Tata Steel’s outlook pinned on China’s appetite for steel
China has cut steel production and its steel consumption is increasing—a situation that will drive prices higher, and eventually benefits Tata Steel
The villain is now playing the hero’s role. A few years ago, global steel majors railed against China’s steel industry for its excess production, which flooded their markets. A wave of protectionist measures followed to keep Chinese steel out, including in India. Since then, steel prices have risen but they weakened in the past few quarters.
Tata Steel Ltd’s management pointed out that steel prices have increased again, chiefly due to China. In the June quarter, domestic demand was dull and realizations declined sequentially. But an increase in global steel prices can change that. China has cut steel output and even better, its steel consumption is increasing. That’s a situation that will drive prices higher. On Monday, Chinese rebar steel futures rose by 7% to their highest level in four years, according to Reuters, sparking a similar jump in iron ore prices.

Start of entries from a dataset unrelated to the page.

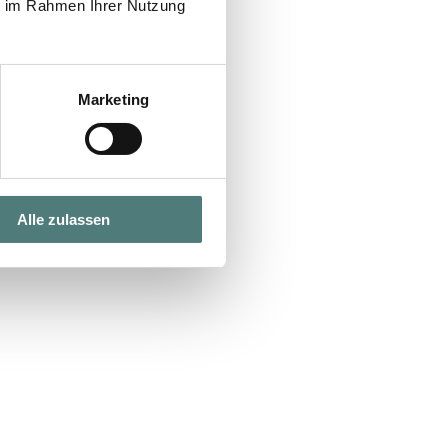
ie im Rahmen Ihrer Nutzung
Marketing
Alle zulassen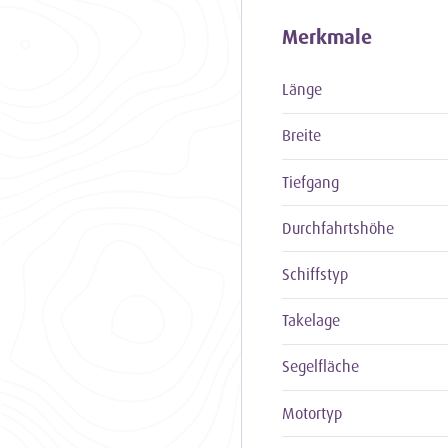
Merkmale
Länge
Breite
Tiefgang
Durchfahrtshöhe
Schiffstyp
Takelage
Segelfläche
Motortyp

Tata Steel’s management said that international steel prices had risen by $80-100 per tonne in the past 4-5 weeks. India’s steel production has risen sharply because of capacity expansion. Tata Steel’s production was up by 32% in the June quarter, over a year ago, according to government data. The country’s steel output rose by 6.7% but consumption rose by only 4.6%. The rest has to be exported but becomes less profitable as prices have fallen.
That’s why Tata Steel’s consolidated revenue declined by 15.7%, with average realizations per tonne declining by 1.6%. The drop was mainly due to steel deliveries declining with a slight fall in realizations. But Ebitda declined by 32.4%, much more than sales did, because material costs declined by only 11.1%. Ebitda is short for earnings before interest, tax, depreciation and amortization, an indicator of operating profitability.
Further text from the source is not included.